For a band that sounds most at home in a dingy basement or seedy club, Night Birds sure have made a name for themselves. After a couple of 7-inches and two highly regarded LPs on Grave Mistake, the band has hit the big time and teamed up with the illustrious Fat Wreck Chords for their new album, Mutiny at Muscle Beach. So how has small-scale punk rock stardom changed the band? Well, it hasn't. Night Birds still deliver the same surf-influenced manic hardcore punk they always have, and as usual, the execution is pretty much flawless.

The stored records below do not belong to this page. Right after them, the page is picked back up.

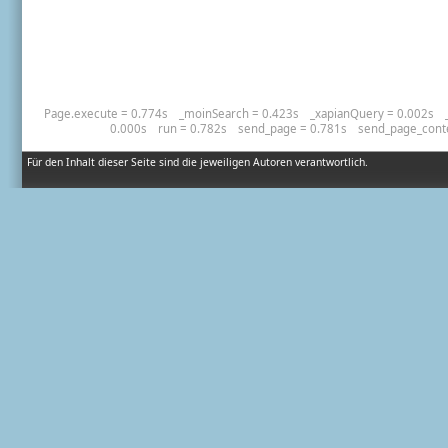
Page.execute = 0.774s
_moinSearch = 0.423s
_xapianQuery = 0.002s
0.000s
run = 0.782s
send_page = 0.781s
send_page_cont
Für den Inhalt dieser Seite sind die jeweiligen Autoren verantwortlich.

Since one of Fat's hallmarks is polished production, it's worth addressing that first. The sound of Mutiny at Muscle Beach doesn't really differ from previous Night Birds releases. It's still recorded to tape, and perhaps there's a little bit more polish than in the past. Paradoxically, the polish actually amps up the rawness of the band's sound. That may not make sense when you read it, but it does when you hear it. For those concerned that the "Fat sound" would wash away the sonic elements that make Night Birds stand out, don't be.

The album opens with the frantic "(I'm) Wired," which is a declarative that describes the band not just on this song, but throughout the album. It's a little bit cliche to say the album replicates the live experience, but it's accurate in this case. If you've caught Night Birds live and seen frontman Brian Gorsegner tossing himself around the stage, Mutiny at Muscle Beach sounds like that looks. So much is made of bands struggling to capture the energy of their live shows in their recorded output, and yet this band has consistently done that, and does so again here.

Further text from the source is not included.